(Pixel coordinate grounding data)
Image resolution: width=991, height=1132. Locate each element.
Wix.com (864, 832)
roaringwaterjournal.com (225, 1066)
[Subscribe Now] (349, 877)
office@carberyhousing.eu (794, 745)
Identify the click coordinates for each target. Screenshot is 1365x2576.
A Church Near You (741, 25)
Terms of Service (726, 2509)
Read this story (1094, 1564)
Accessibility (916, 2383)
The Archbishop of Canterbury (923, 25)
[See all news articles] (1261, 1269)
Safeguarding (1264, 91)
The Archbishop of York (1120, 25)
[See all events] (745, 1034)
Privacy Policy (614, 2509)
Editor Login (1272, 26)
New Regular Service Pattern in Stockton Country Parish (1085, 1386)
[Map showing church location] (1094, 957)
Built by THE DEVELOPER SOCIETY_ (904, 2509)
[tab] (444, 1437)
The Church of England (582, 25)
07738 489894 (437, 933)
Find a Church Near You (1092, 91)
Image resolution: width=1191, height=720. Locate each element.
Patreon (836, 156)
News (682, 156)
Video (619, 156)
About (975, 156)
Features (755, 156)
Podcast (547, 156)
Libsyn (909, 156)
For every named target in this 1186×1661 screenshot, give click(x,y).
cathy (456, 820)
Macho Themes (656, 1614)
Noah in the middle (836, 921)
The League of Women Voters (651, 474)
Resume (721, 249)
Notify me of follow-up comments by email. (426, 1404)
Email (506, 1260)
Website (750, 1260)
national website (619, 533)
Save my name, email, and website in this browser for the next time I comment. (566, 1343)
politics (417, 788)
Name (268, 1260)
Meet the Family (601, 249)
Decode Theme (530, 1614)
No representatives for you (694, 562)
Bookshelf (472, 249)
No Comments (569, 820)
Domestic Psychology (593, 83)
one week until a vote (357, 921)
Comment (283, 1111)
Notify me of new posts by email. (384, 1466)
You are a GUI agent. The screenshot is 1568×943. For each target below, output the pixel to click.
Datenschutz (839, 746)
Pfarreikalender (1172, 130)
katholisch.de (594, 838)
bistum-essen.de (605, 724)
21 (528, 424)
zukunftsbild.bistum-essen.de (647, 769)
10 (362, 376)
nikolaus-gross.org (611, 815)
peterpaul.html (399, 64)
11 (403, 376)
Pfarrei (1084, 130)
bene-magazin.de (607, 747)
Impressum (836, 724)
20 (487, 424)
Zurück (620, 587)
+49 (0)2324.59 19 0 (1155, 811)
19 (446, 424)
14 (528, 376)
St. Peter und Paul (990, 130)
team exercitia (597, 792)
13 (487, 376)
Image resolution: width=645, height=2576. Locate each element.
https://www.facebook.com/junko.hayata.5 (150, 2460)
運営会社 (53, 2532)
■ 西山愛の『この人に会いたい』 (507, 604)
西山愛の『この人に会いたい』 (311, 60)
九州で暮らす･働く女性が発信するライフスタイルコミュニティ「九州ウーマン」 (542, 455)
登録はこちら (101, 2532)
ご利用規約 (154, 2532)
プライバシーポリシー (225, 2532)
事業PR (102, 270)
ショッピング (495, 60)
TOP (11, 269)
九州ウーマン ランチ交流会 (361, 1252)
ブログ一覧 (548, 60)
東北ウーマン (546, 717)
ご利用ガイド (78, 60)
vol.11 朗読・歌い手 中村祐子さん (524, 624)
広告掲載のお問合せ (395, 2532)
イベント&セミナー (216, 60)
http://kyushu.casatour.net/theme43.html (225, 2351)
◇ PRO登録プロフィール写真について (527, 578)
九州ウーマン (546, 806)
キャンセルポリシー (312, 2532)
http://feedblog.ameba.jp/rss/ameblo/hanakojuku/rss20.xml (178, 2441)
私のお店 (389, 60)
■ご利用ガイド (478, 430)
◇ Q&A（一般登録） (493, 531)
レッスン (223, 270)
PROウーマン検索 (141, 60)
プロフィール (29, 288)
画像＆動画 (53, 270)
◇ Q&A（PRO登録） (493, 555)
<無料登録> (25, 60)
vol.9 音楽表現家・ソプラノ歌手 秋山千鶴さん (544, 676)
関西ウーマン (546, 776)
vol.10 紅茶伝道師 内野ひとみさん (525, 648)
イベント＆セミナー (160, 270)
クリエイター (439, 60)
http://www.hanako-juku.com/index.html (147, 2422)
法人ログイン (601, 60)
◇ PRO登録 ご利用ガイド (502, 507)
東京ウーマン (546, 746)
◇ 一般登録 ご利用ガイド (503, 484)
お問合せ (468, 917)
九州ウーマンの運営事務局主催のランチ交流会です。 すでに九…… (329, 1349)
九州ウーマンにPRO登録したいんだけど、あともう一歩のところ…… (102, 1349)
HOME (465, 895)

The problem — Restate the records exactly. Leave nothing out.

Your solution —
Image resolution: width=991, height=1132. Locate each element.
Wix.com (864, 832)
roaringwaterjournal.com (225, 1066)
[Subscribe Now] (349, 877)
office@carberyhousing.eu (794, 745)
Identify the click coordinates for each target. Screenshot is 1365x2576.
A Church Near You (741, 25)
Terms of Service (726, 2509)
Read this story (1094, 1564)
Accessibility (916, 2383)
The Archbishop of Canterbury (923, 25)
[See all news articles] (1261, 1269)
Safeguarding (1264, 91)
The Archbishop of York (1120, 25)
[See all events] (745, 1034)
Privacy Policy (614, 2509)
Editor Login (1272, 26)
New Regular Service Pattern in Stockton Country Parish (1085, 1386)
[Map showing church location] (1094, 957)
Built by THE DEVELOPER SOCIETY_ (904, 2509)
[tab] (444, 1437)
The Church of England (582, 25)
07738 489894 (437, 933)
Find a Church Near You (1092, 91)
Image resolution: width=1191, height=720. Locate each element.
Patreon (836, 156)
News (682, 156)
Video (619, 156)
About (975, 156)
Features (755, 156)
Podcast (547, 156)
Libsyn (909, 156)
For every named target in this 1186×1661 screenshot, give click(x,y).
cathy (456, 820)
Macho Themes (656, 1614)
Noah in the middle (836, 921)
The League of Women Voters (651, 474)
Resume (721, 249)
Notify me of follow-up comments by email. (426, 1404)
Email (506, 1260)
Website (750, 1260)
national website (619, 533)
Save my name, email, and website in this browser for the next time I comment. (566, 1343)
politics (417, 788)
Name (268, 1260)
Meet the Family (601, 249)
Decode Theme (530, 1614)
No representatives for you (694, 562)
Bookshelf (472, 249)
No Comments (569, 820)
Domestic Psychology (593, 83)
one week until a vote (357, 921)
Comment (283, 1111)
Notify me of new posts by email. (384, 1466)
You are a GUI agent. The screenshot is 1568×943. For each target below, output the pixel to click.
Datenschutz (839, 746)
Pfarreikalender (1172, 130)
katholisch.de (594, 838)
bistum-essen.de (605, 724)
21 (528, 424)
zukunftsbild.bistum-essen.de (647, 769)
10 (362, 376)
nikolaus-gross.org (611, 815)
peterpaul.html (399, 64)
11 (403, 376)
Pfarrei (1084, 130)
bene-magazin.de (607, 747)
Impressum (836, 724)
20 (487, 424)
Zurück (620, 587)
+49 (0)2324.59 19 0 (1155, 811)
19 (446, 424)
14 (528, 376)
St. Peter und Paul (990, 130)
team exercitia (597, 792)
13 (487, 376)
Image resolution: width=645, height=2576. Locate each element.
https://www.facebook.com/junko.hayata.5 (150, 2460)
運営会社 (53, 2532)
■ 西山愛の『この人に会いたい』 (507, 604)
西山愛の『この人に会いたい』 (311, 60)
九州で暮らす･働く女性が発信するライフスタイルコミュニティ「九州ウーマン」 (542, 455)
登録はこちら (101, 2532)
ご利用規約 (154, 2532)
プライバシーポリシー (225, 2532)
事業PR (102, 270)
ショッピング (495, 60)
TOP (11, 269)
九州ウーマン ランチ交流会 (361, 1252)
ブログ一覧 (548, 60)
東北ウーマン (546, 717)
ご利用ガイド (78, 60)
vol.11 朗読・歌い手 中村祐子さん (524, 624)
広告掲載のお問合せ (395, 2532)
イベント&セミナー (216, 60)
http://kyushu.casatour.net/theme43.html (225, 2351)
◇ PRO登録プロフィール写真について (527, 578)
九州ウーマン (546, 806)
キャンセルポリシー (312, 2532)
http://feedblog.ameba.jp/rss/ameblo/hanakojuku/rss20.xml (178, 2441)
私のお店 (389, 60)
■ご利用ガイド (478, 430)
◇ Q&A（一般登録） (493, 531)
レッスン (223, 270)
PROウーマン検索 (141, 60)
プロフィール (29, 288)
画像＆動画 (53, 270)
◇ Q&A（PRO登録） (493, 555)
<無料登録> (25, 60)
vol.9 音楽表現家・ソプラノ歌手 秋山千鶴さん (544, 676)
関西ウーマン (546, 776)
vol.10 紅茶伝道師 内野ひとみさん (525, 648)
イベント＆セミナー (160, 270)
クリエイター (439, 60)
http://www.hanako-juku.com/index.html (147, 2422)
法人ログイン (601, 60)
◇ PRO登録 ご利用ガイド (502, 507)
東京ウーマン (546, 746)
◇ 一般登録 ご利用ガイド (503, 484)
お問合せ (468, 917)
九州ウーマンの運営事務局主催のランチ交流会です。 すでに九…… (329, 1349)
九州ウーマンにPRO登録したいんだけど、あともう一歩のところ…… (102, 1349)
HOME (465, 895)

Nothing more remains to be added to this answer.